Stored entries
* * *
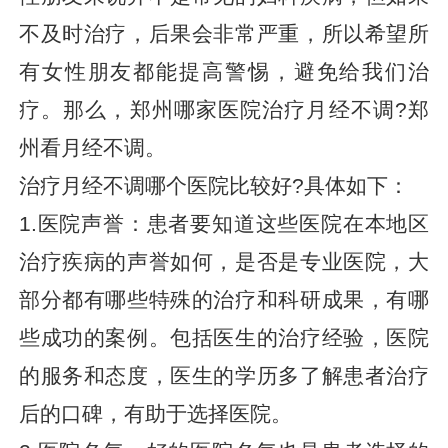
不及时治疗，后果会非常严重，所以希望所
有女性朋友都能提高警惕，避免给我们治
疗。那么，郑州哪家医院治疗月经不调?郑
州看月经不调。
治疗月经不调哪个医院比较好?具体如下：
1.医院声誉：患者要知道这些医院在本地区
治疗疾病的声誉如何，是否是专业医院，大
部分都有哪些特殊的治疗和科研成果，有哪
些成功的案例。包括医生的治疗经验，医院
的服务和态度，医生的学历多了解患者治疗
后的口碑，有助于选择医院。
* * *
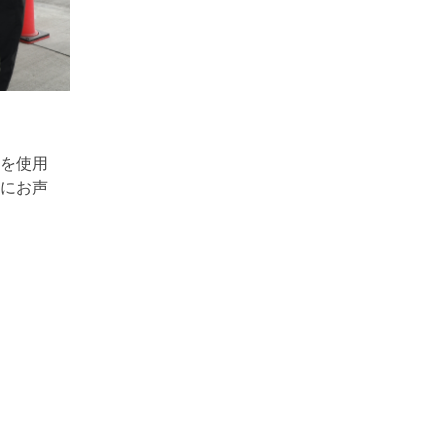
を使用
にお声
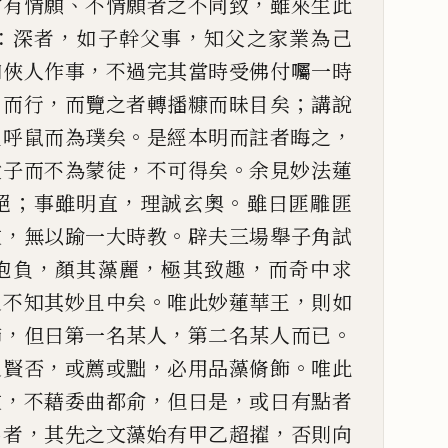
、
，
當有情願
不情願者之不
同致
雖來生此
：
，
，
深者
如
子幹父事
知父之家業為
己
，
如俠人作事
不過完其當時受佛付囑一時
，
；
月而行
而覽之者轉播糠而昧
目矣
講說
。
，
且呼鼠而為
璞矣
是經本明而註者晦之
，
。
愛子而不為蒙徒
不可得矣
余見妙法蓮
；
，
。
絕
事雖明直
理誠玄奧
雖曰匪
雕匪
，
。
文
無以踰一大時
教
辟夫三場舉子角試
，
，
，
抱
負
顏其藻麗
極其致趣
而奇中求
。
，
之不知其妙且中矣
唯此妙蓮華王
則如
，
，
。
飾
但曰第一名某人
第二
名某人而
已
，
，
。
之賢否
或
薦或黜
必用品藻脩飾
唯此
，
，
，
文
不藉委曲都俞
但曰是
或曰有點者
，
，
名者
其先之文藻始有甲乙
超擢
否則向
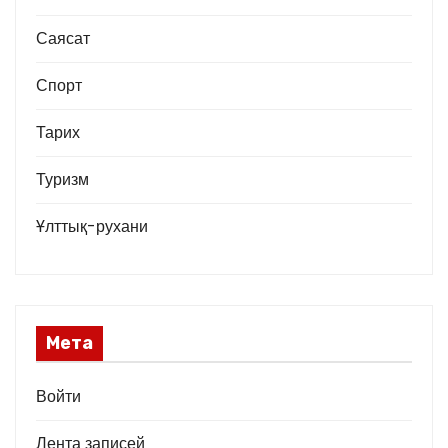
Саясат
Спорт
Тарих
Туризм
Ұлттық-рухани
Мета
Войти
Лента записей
* * *
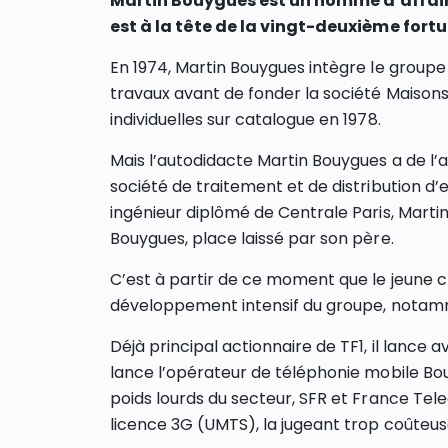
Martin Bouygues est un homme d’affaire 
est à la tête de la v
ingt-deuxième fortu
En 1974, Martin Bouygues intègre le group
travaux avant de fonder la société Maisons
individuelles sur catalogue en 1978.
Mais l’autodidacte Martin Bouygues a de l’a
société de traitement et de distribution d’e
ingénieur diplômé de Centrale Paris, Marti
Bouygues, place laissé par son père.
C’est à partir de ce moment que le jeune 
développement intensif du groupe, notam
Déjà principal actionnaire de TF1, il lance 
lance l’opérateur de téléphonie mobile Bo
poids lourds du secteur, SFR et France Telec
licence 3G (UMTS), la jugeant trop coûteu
* * *
The lines to copy are those in the records above containing the word "Martin".

### Result of this exercise
Martin Bouygues est un homme d’affaire 
En 1974, Martin Bouygues intègre le group
Mais l’autodidacte Martin Bouygues a de l’a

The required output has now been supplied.